Parser Difficulty for G-Code

Kent Bowling

unread,

Jan 1, 2015, 3:15:04 PM1/1/15

to antlr-di...@googlegroups.com

I'm attempting to write a Python program that among other things parses G-Code (language used to control CNC machines) using ANTLR4. Because I'd like to target Python, I'd like to avoid embedding code in the grammar.

The grammar of G-Code basically consists of blocks (basically just lines in the G-Code implementation I'm dealing with). Blocks can have multiple instructions on them, but can't have duplicates of certain types. For instance, there are "M" codes and there can only be one per block. In the grammar I have something like:

block : (lineNumber)? WS* ((comment | instruction) WS*)* EOB;

instruction: gcode

| mcode

| axis

| tcode

| scode

| fcode

| pcode

| hcode

| rcode

;

So a legal block for instance could be:

G0 X1.0 Y2.0 Z3.0 M03

But an illegal one could be for instance:

G0 X1.0 M03 Y2.0 Z3.0 M03

The fact it has two M codes (in this case two of the same M codes) makes it illegal (it would also be illegal if it has two X, Y, or Z movements, or another G code in the same "group", which is a whole other can of worms).

Currently I'm parsing the G-Code, putting it in a tree, then using a walker to go through the tree as a "second" syntax checker to detect these cases. (FWIW, the listener I created is using a "composite pattern" to call multiple listeners for various rules, and doing this in Python with get/setattr was pretty cool)

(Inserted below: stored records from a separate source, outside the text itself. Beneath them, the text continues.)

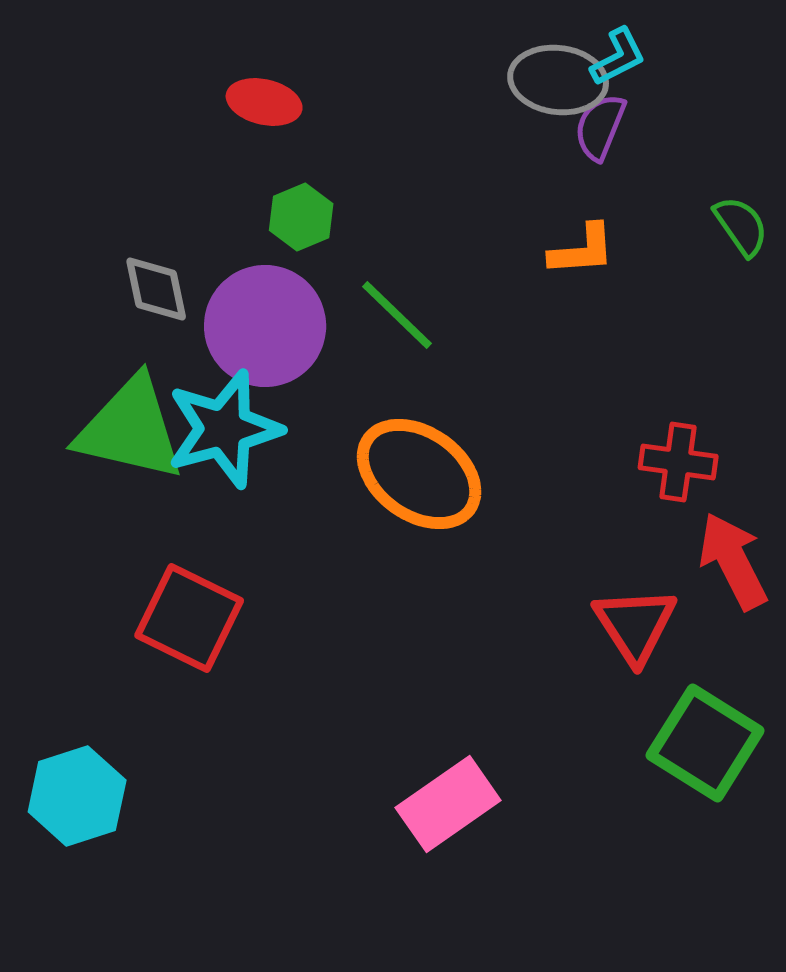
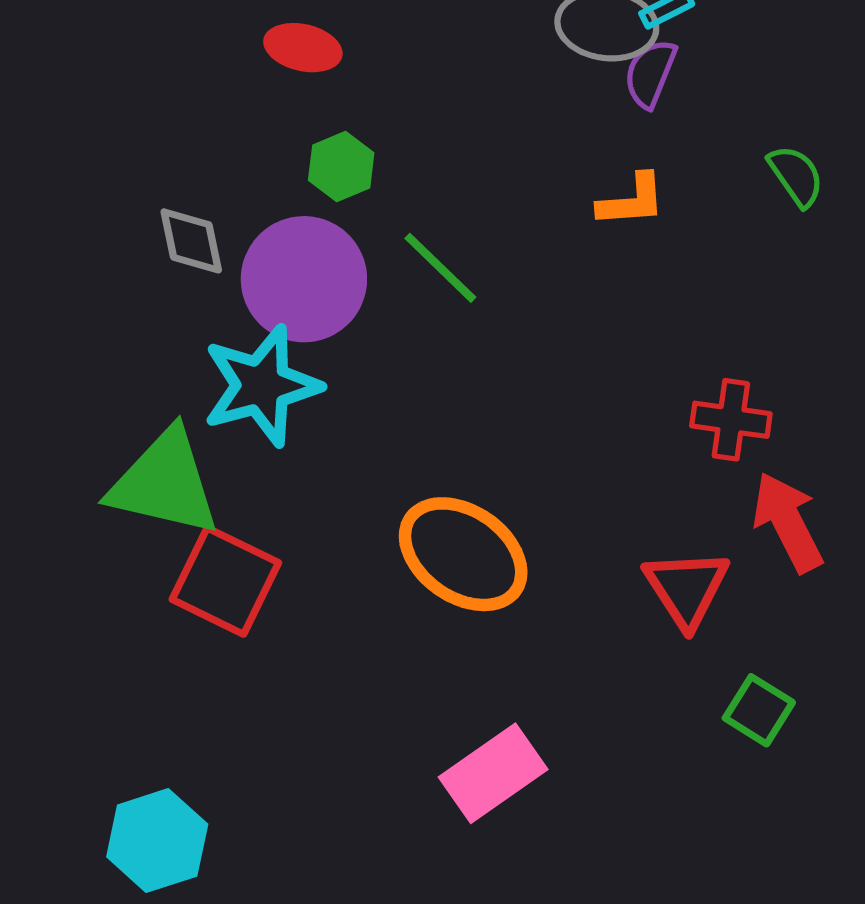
green triangle: (130, 429) -> (164, 483), moved
orange ellipse: (419, 474) -> (463, 554), moved
green square: (705, 743) -> (759, 710), size x0.6
cyan hexagon: (77, 796) -> (157, 841), moved

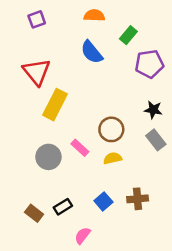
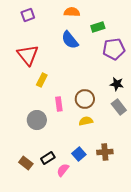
green rectangle: (128, 35) -> (98, 27), turned 32
yellow rectangle: (55, 105) -> (42, 80), size x0.6
pink rectangle: (80, 148) -> (59, 104), moved, turned 40
pink semicircle: (83, 236) -> (63, 170), moved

Is there any way to somehow put these checks in the original grammar, or is my approach the only way to keep the grammar language agnostic (and thus an incomplete grammar)?

Sam Harwell

unread,

Jan 1, 2015, 6:17:33 PM1/1/15

to antlr-di...@googlegroups.com

Hi Kent,

It is possible to put these rules in the original grammar, but it is not recommended for several reasons. Placing these types of semantic rules in the post-parse stage improves the ability to report understandable error messages, and greatly improves the ability of the parser to recover from syntax errors. In many cases it also improves the performance of the parser and reduces the size of both the generated code and the dynamic cache that is created at runtime.

Sam

--
You received this message because you are subscribed to the Google Groups "antlr-discussion" group.
To unsubscribe from this group and stop receiving emails from it, send an email to antlr-discussi...@googlegroups.com.
For more options, visit https://groups.google.com/d/optout.

Kent Bowling

unread,

Jan 2, 2015, 12:30:01 AM1/2/15

to antlr-di...@googlegroups.com

Sam,

Thanks for the reply. I can certainly see what you're saying about having better control on error messages for sure. It's easier to interpret "I saw 2 of X" instead of "I saw an X but was expecting an A, B, C, ... or Z" :). I don't feel too bad about doing it the way I'm doing it now.

One thing that would be nice though is to have a grammar that others could use for other language targets. If someone wanted to write a Java program and use my grammar they'd have to re-implement the rules I've added in my "2nd syntax check". I'm also going to be checking things that would be impossible to check in a grammar in any event (for instance, arcs in G-code use I, J, and K numbers, but those numbers have to make mathematical sense).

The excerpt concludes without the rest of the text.